***** Extracted information *****

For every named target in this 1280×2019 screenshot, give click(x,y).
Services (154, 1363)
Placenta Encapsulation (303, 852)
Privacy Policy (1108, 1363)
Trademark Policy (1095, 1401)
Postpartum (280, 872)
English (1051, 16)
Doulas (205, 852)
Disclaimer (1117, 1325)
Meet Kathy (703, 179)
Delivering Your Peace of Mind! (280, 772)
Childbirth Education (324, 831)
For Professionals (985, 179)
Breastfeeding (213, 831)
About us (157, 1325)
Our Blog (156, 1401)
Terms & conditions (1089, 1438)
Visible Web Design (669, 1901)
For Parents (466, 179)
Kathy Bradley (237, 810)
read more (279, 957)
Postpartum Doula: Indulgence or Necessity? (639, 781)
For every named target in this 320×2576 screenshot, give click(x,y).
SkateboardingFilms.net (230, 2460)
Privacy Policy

*****
***** Extracted information *****

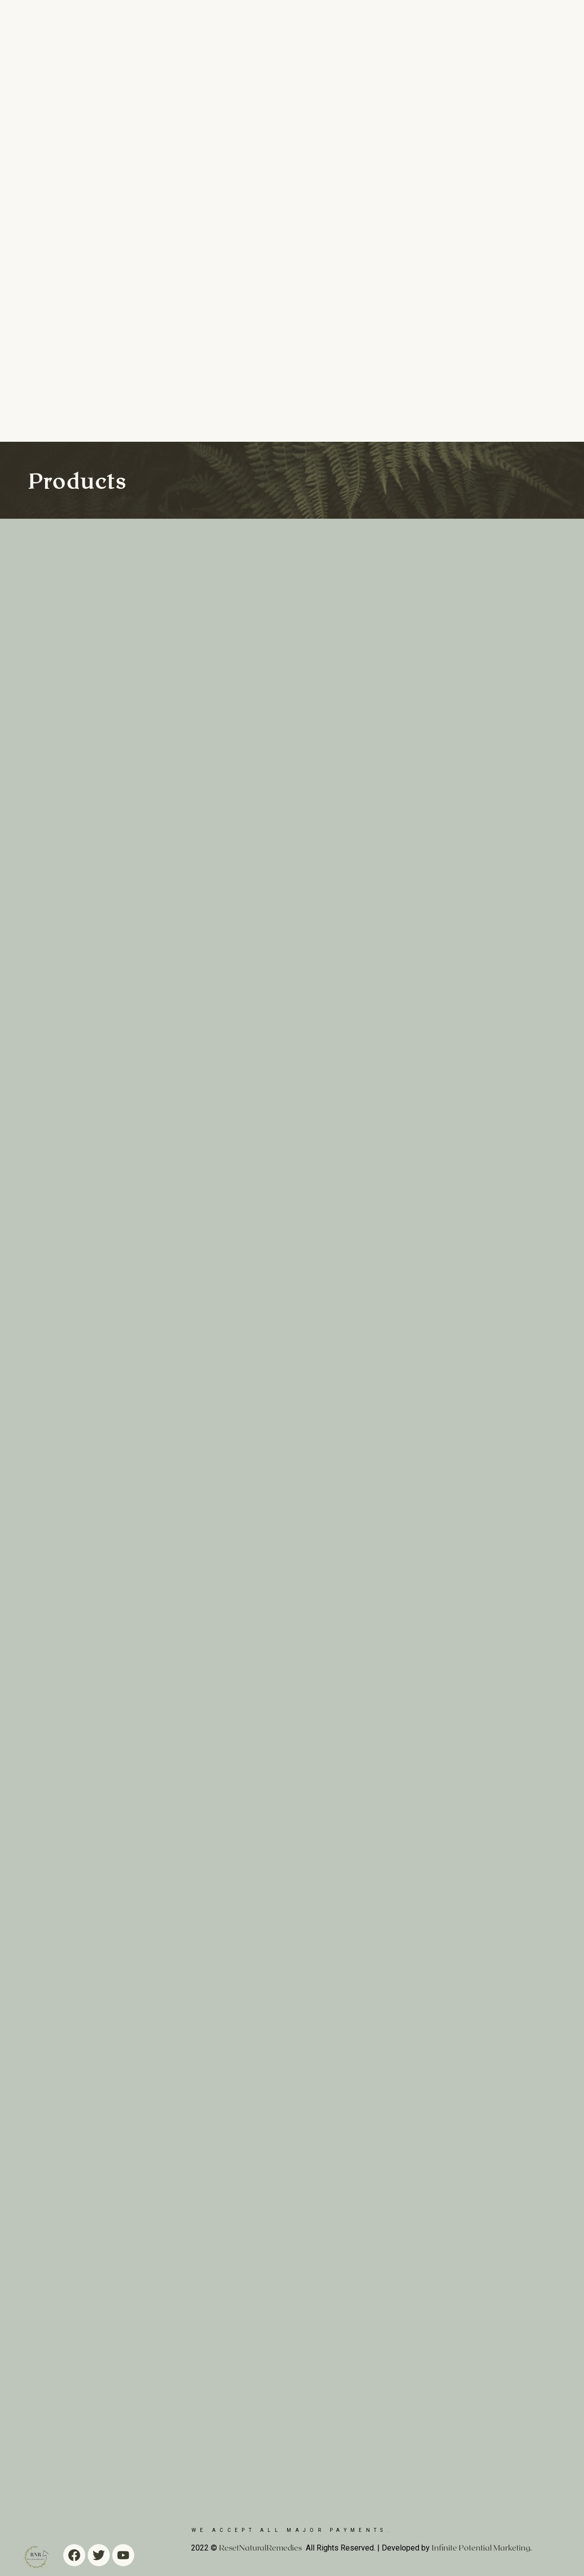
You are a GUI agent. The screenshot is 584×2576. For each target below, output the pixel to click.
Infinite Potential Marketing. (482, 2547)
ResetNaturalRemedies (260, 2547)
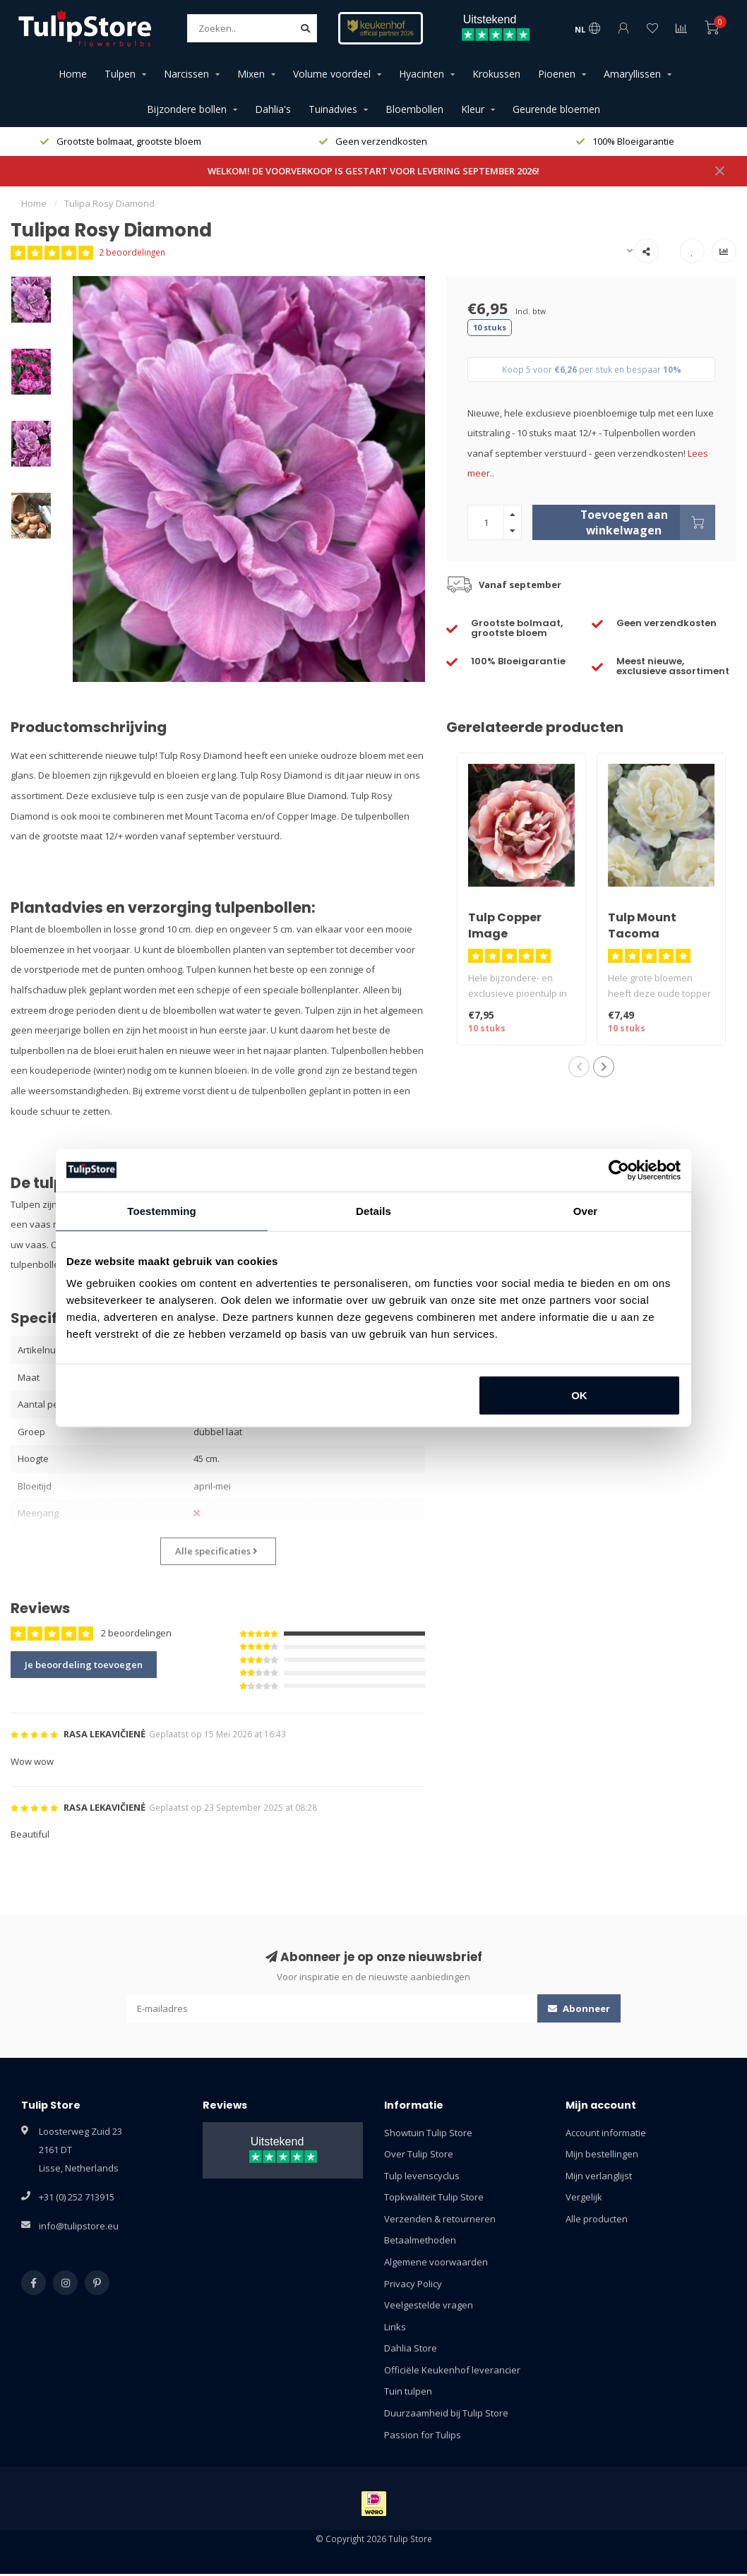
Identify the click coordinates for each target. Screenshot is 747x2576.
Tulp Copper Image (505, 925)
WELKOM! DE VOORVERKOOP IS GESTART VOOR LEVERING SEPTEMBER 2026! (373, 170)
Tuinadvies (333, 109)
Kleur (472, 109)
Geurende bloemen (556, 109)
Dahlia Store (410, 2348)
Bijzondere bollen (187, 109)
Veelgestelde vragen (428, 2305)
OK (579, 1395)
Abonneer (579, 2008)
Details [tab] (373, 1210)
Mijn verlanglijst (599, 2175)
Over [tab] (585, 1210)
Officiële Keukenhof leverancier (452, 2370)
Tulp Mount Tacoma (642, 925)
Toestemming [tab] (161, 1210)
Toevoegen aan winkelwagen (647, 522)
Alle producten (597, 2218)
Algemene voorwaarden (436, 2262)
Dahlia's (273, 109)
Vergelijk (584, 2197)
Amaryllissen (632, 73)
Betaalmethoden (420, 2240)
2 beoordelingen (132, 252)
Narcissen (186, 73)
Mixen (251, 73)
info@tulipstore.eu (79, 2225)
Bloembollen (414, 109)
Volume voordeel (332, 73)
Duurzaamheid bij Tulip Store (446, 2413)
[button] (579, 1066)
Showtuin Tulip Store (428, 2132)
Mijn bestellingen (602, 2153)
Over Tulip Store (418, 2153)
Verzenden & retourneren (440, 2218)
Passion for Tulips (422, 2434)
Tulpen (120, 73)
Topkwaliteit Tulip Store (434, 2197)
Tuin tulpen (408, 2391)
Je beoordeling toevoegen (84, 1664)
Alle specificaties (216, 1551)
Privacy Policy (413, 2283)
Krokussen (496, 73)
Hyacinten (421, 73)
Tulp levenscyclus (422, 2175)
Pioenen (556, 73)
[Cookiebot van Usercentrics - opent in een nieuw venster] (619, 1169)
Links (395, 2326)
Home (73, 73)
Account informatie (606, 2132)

*****
***** Extracted information *****

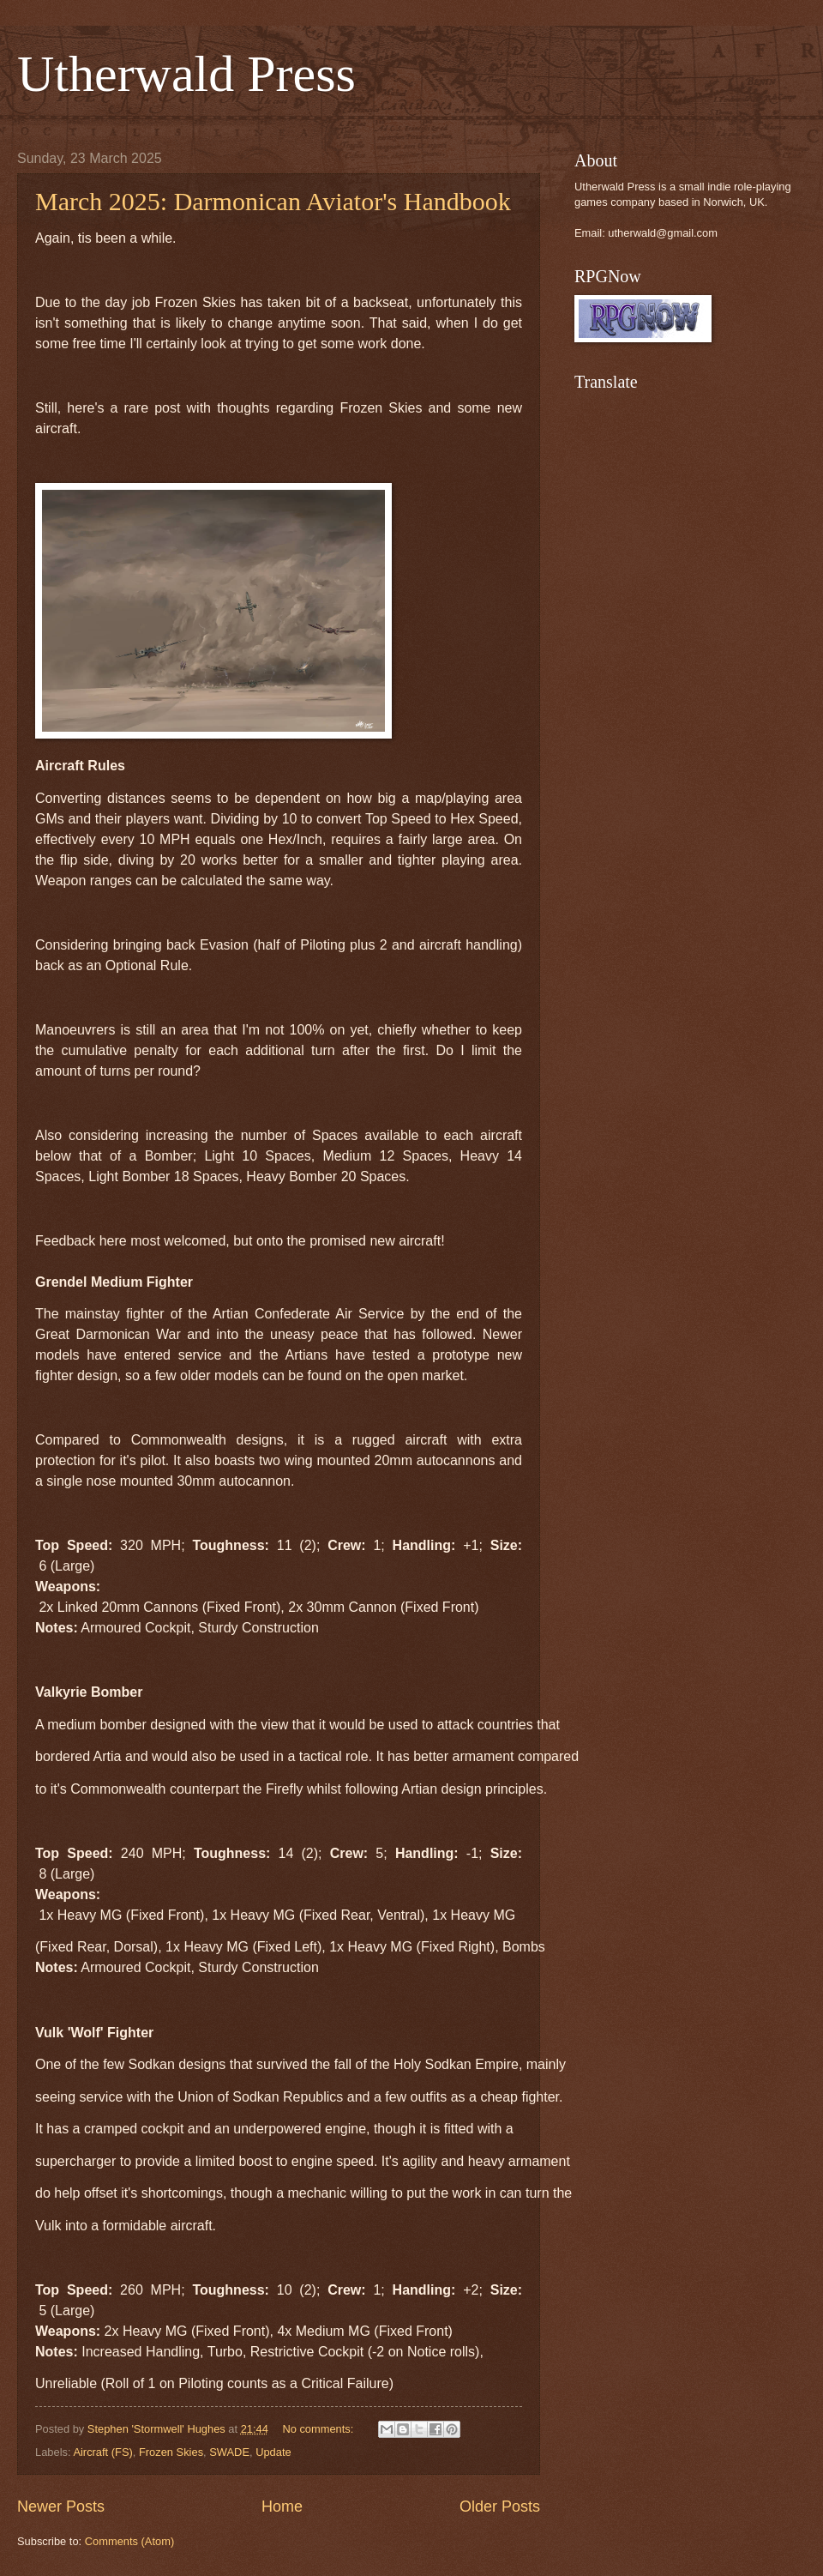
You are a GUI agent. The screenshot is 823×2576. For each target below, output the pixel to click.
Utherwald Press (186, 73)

*****

## Problem requirements:
Scan the records for the string "give" and show every line that contains it.

## Response for this exercise:
For every named target in this 1280×2019 screenshot, give click(x,y).
For every named target in this 320×2576 screenshot, give click(x,y).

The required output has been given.